Classical sales approaches emphasize aligning content and style to the customer type, based on situational knowledge and a repertoire of strategies. At the same time, we know that salespeople, like customers, have their own relatively stable OCEAN/HEXACO profiles that reveal themselves after a dozen or so sentences of interaction. Attempts by a salesperson to pretend a certain style over a long time are not durable; therefore, instead of changing the salesperson’s personality, one should optimize the pairing of salesperson and customer. Put plainly, a person is not able to change their style or psychological structure in a short time. They are not able to change their vocabulary so that the words they use in a sales conversation match the customer’s psychological structure. Yes, they may pretend to be someone else for a short time, but in the longer perspective such pretense will be ineffective. Moreover, a customer who realizes the salesperson is pretending may react unpredictably.

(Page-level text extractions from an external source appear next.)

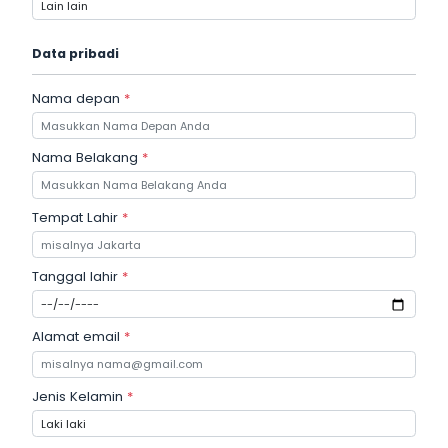
Data pribadi
Nama depan
*
Nama Belakang
*
Tempat Lahir
*
Tanggal lahir
*
Alamat email
*
Jenis Kelamin
*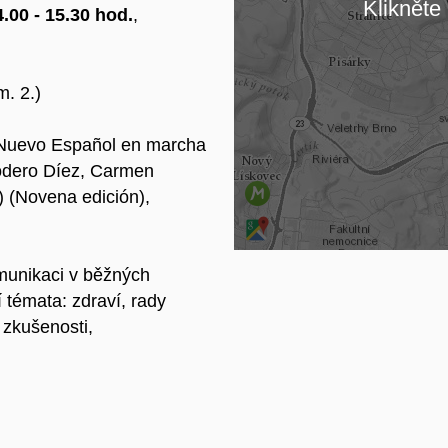
Klikněte 
.00 - 15.30 hod.
,
Na
. 2.)
Nuevo Español en marcha
Rodero Díez, Carmen
)
(Novena edición)
,
munikaci v běžných
 témata: zdraví, rady
 zkušenosti,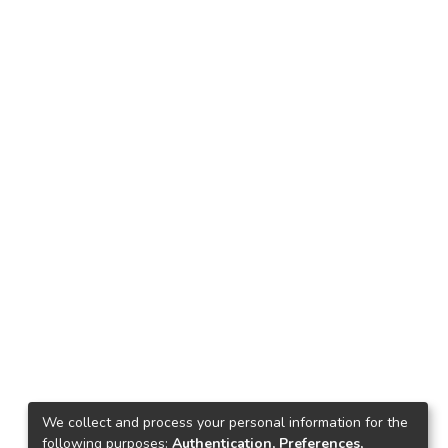
We collect and process your personal information for the
following purposes:
Authentication, Preferences,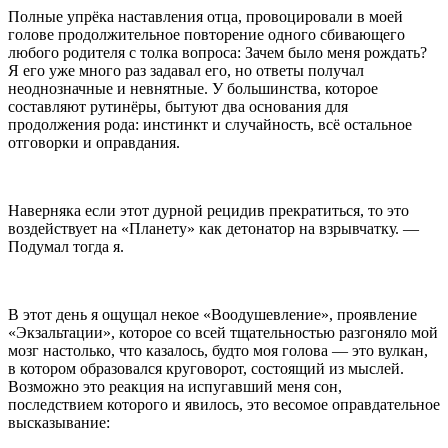
Полные упрёка наставления отца, провоцировали в моей
голове продолжительное повторение одного сбивающего
любого родителя с толка вопроса: Зачем было меня рождать?
Я его уже много раз задавал его, но ответы получал
неоднозначные и невнятные. У большинства, которое
составляют рутинёры, бытуют два основания для
продолжения рода: инстинкт и случайность, всё остальное
отговорки и оправдания.
Наверняка если этот дурной рецидив прекратиться, то это
воздействует на «Планету» как детонатор на взрывчатку. —
Подумал тогда я.
В этот день я ощущал некое «Воодушевление», проявление
«Экзальтации», которое со всей тщательностью разгоняло мой
мозг настолько, что казалось, будто моя голова — это вулкан,
в котором образовался круговорот, состоящий из мыслей.
Возможно это реакция на испугавший меня сон,
последствием которого и явилось, это весомое оправдательное
высказывание: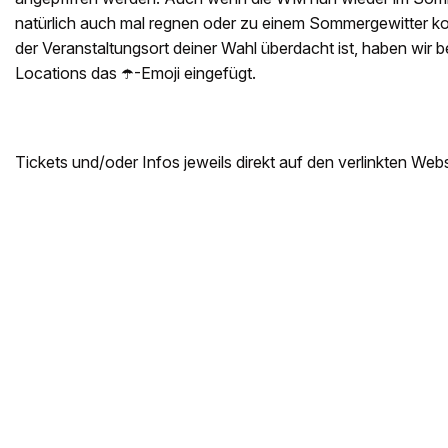
natürlich auch mal regnen oder zu einem Sommergewitter k
der Veranstaltungsort deiner Wahl überdacht ist, haben wir b
Locations das ☂️-Emoji eingefügt.
Tickets und/oder Infos jeweils direkt auf den verlinkten Webs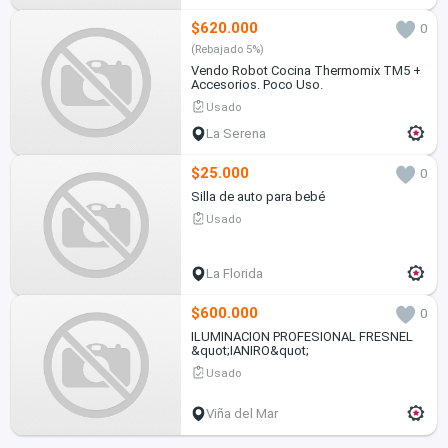
$620.000
0
(Rebajado 5%)
Vendo Robot Cocina Thermomix TM5 +
Accesorios. Poco Uso.
Usado
La Serena
$25.000
0
Silla de auto para bebé
Usado
La Florida
$600.000
0
ILUMINACION PROFESIONAL FRESNEL
&quot;IANIRO&quot;
Usado
Viña del Mar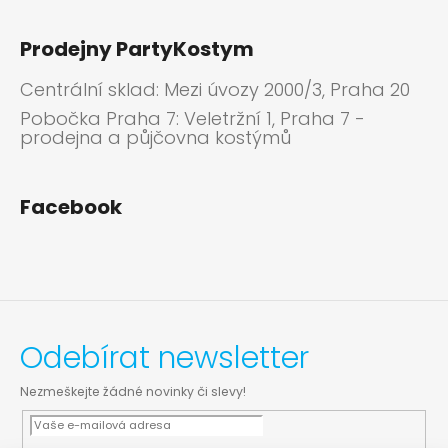
Prodejny PartyKostym
Centrální sklad: Mezi úvozy 2000/3, Praha 20
Pobočka Praha 7: Veletržní 1, Praha 7 -
prodejna a půjčovna kostýmů
Facebook
Odebírat newsletter
Nezmeškejte žádné novinky či slevy!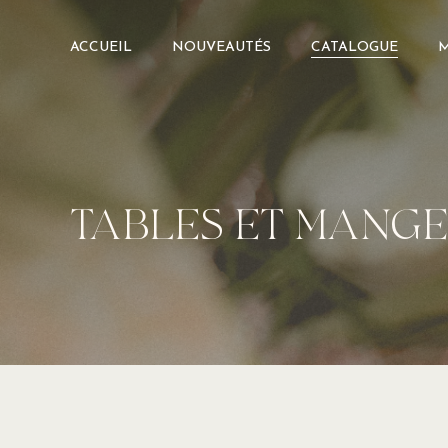
Skip
to
ACCUEIL
NOUVEAUTÉS
CATALOGUE
M
main
content
TABLES ET MANG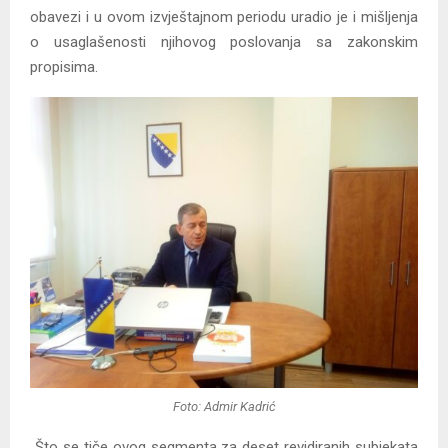
obavezi i u ovom izvještajnom periodu uradio je i mišljenja
o usaglašenosti njihovog poslovanja sa zakonskim
propisima.
Foto: Admir Kadrić
„Što se tiče ovog segmenta za deset revidiranih subjekata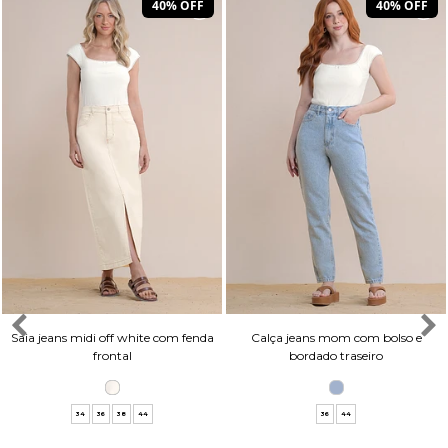
40% OFF
40% OFF
Saia jeans midi off white com fenda
Calça jeans mom com bolso e
frontal
bordado traseiro
34
36
38
44
36
44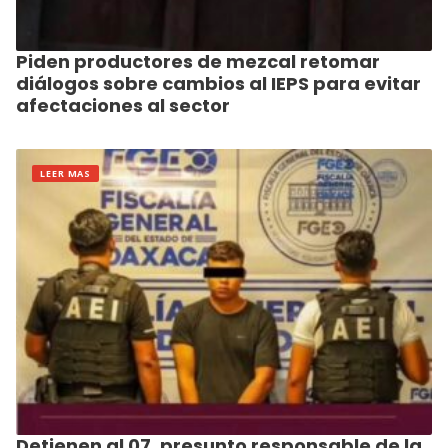
Piden productores de mezcal retomar
diálogos sobre cambios al IEPS para evitar
afectaciones al sector
LEER MAS
Detienen al 07, presunto responsable de la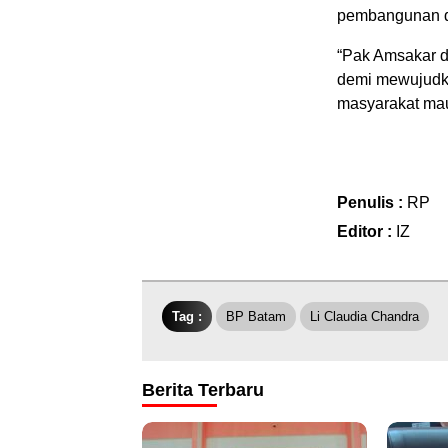
pembangunan de
“Pak Amsakar d
demi mewujudk
masyarakat mau
Penulis :
RP
Editor :
IZ
Tag :
BP Batam
Li Claudia Chandra
Berita Terbaru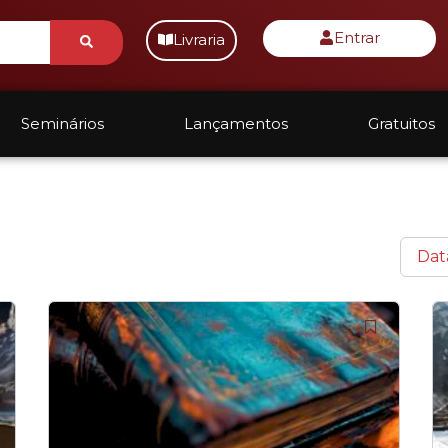
Submit
Entrar
Livraria
Seminários
Lançamentos
Gratuitos
Dat
Original
Current
price
price
was:
is:
R$ 199,90.
R$ 119,90.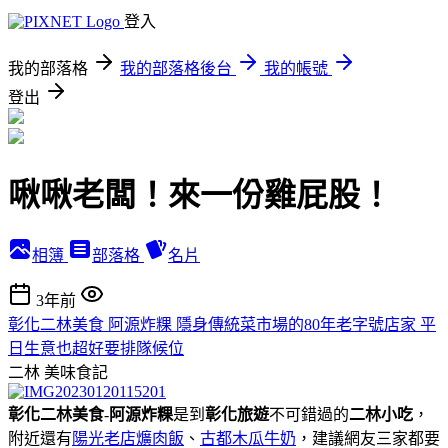
登入
我的部落格
我的部落格後台
我的帳號
登出
啾啾老闆！來一份雞屁股！
相簿
部落格
名片
3年前
彰化二林美食 阿源炸粿 隱身傳統菜市場的80年老字號店家 平
日生意也超好要排隊候位
二林
美味食記
彰化二林美食
-
阿源炸粿
是到
彰化旅遊
不可錯過的
二林小吃
，
附近還有
陽光老店爌肉飯
、
古都木瓜牛奶
，建議網友三家都要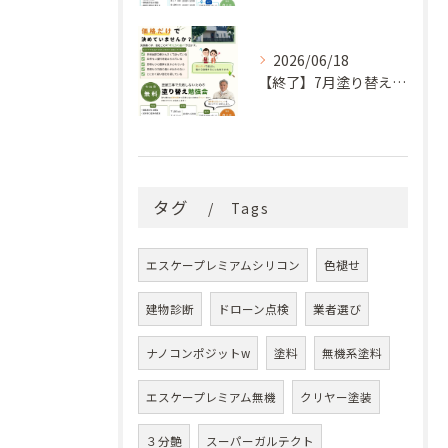
2026/06/18
【終了】7月塗り替え勉強会のお知らせ
タグ
Tags
エスケープレミアムシリコン
色褪せ
建物診断
ドローン点検
業者選び
ナノコンポジットw
塗料
無機系塗料
エスケープレミアム無機
クリヤー塗装
３分艶
スーパーガルテクト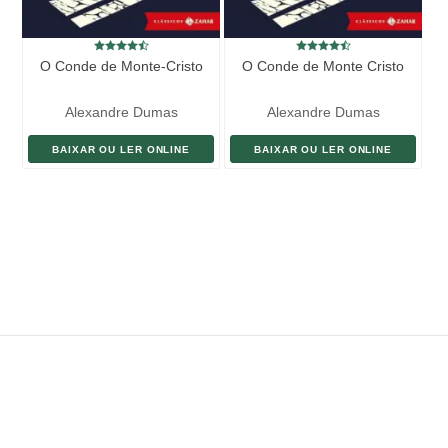
O Conde de Monte-Cristo
O Conde de Monte Cristo
Alexandre Dumas
Alexandre Dumas
BAIXAR OU LER ONLINE
BAIXAR OU LER ONLINE
ENVIAR LIVRO
DOAÇÃO
AJUDE DIVULGAR
SITEMAP
Copyright ©
eLivros
™
2026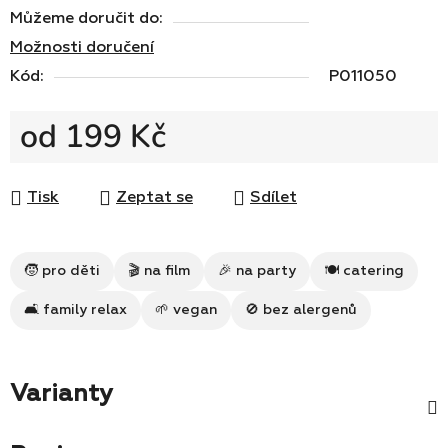
Můžeme doručit do:
Možnosti doručení
Kód:
P011050
od
199 Kč
Měrná cena:
Tisk
Zeptat se
Sdílet
🧒 pro děti
🎬 na film
🎉 na party
🍽 catering
🛋 family relax
🌱 vegan
🚫 bez alergenů
Varianty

One can ask whether such pretense or “playing to the customer” on the part of the salesperson is profitable and whether it carries certain risks. It is not simple to match a salesperson to a customer according to the OCEAN/HEXACO methodology. This aspect requires longer empirical research. The problem of proper matching undoubtedly exists. It is not based on the simple assumption that similarities attract and differences repel. The literature points to cases in which complementarity (e.g., high C in the salesperson with low C in the customer) can be beneficial—hence the need for empirically derived rules. Although similarity–attraction theory predicts greater interaction comfort with similar profiles (which may be advantageous in luxury and long-term relationships), in some cases complementarity is more effective. Therefore, matching rules should be learned from data and continuously updated—instead of assuming the universal primacy of similarity.

“Operating manuals” for customers and for salespeople can be embedded in the CRM and generated automatically based on OCEAN/HEXACO profiles.
Instead of expecting a salesperson to change personality several times a day, match salespeople to customers based on OCEAN/HEXACO profiles.

If only selected salespeople can work with specific customers, should those selected salespeople also write contracts, offers, and general correspondence with those customers? Why should a person not write written communications tailored to the customer’s psychological profile?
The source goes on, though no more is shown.